Молодое, обрамленное русою кудрявою бородкою лицо Вешнякова разрумянилось. Что сказать?! На слова он был не находчив и не речист, зато быстро и деловито выполнял все приказания царя.

- Бог щедр к земным владыкам, великий государь! Его постоянное благоволение простирается над твоей царской милостью. И глаз подданных твоих радуется, видя твое, государево, здоровье, - произнес он на память слова, которые некогда подслушал у митрополита Макария.

Иван Васильевич остался доволен ответом постельничего.

После его ухода он, уже совсем одевшийся, подошел к зеркалу и, взлохматив бороду, увидел в ней несколько седых волос. Покачал головою. Надобно бы выдернуть, да грешно! Тщательно расчесав волосы на голове и бороду, опустился в кресло.

Настроение Ивана Васильевича изменилось.

"Старость?! Рано! Три десятка с четырьмя годами прожил на свете, а сделано мало. Ничего не сделано, Ливония так и не завоевана. Нет. Неправда! Молодость прошла не зря. Бога гневить грешно".

Глубокое раздумье овладело царем.

Затеяно большое дело. Воеводы стараются угодить ему, царю, но лучше, если бы они думали о войне то же, что думает царь. Усердствует Морозов, усердствует Лыков, из кожи оба лезут, чтобы доказать свое доброхотство. Не отстают от них и Воротынский с Шереметевым, но что там у них в голове? Он, царь, хорошо знает, что не то... не то!.. Страшно! Море... море!.. Когда же их головы склонятся перед твоими водами? Курбский смелее, правдивее. Нельзя ни с кем его сравнить... Горд он, с норовом, хитер, неуступчив порою, но он-то уж понимает, чего хочет царь.

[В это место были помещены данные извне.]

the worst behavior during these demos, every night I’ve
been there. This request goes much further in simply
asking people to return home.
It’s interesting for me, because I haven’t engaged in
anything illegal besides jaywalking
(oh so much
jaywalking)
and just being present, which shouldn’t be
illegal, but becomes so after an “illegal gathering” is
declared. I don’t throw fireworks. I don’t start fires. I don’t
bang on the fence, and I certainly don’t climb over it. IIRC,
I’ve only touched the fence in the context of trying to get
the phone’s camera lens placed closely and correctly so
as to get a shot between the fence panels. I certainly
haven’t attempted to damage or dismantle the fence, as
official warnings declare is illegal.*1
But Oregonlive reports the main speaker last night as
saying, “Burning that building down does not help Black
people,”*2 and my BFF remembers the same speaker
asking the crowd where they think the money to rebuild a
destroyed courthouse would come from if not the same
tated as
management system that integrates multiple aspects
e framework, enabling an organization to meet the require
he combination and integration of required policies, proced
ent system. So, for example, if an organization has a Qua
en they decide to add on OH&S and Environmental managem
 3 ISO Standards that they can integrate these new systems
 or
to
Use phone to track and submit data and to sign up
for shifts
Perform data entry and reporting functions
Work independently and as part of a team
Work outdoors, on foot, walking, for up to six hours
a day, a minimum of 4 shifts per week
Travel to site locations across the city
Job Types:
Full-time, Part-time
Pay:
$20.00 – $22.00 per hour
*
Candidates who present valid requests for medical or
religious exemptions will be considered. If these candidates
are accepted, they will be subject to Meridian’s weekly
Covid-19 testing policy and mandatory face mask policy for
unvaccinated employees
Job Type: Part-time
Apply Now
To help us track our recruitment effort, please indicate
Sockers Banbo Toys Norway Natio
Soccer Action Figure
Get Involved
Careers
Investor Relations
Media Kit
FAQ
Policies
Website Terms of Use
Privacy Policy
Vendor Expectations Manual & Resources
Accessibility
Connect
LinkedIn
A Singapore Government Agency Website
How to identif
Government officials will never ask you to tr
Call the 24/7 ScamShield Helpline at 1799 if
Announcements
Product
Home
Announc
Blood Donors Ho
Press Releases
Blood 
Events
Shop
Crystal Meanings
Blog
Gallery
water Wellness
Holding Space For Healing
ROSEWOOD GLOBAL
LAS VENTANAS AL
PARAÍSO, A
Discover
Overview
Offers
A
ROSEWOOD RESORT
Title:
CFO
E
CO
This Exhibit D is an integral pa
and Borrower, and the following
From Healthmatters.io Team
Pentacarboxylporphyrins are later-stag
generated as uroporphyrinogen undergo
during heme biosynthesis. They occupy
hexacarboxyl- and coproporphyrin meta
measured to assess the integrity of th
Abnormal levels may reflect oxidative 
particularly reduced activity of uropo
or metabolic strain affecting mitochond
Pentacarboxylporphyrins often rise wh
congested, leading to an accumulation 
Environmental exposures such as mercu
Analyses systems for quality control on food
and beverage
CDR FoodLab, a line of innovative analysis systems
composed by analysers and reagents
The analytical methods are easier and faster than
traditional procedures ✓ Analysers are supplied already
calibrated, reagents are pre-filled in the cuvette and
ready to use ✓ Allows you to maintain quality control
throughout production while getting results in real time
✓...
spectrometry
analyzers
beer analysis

Увы!.. Он понимает, что море еще сильнее поднимет власть царя, еще выше вознесет над миром московскую державу и еще более ослабит княжескую гордыню на Руси... он понимает...

Иван Васильевич задумался. Мелькнула удивительная мысль: хорошо ли, что Курбский понимает, чего добивается он, царь? Ведь и Курбский вначале был против войны с Ливонией, потом пошел на попятную. Принялся с большим ожесточением, честно бить ливонских рыцарей... Но... как мог он, гордец, примириться, и от чистого ли сердца то?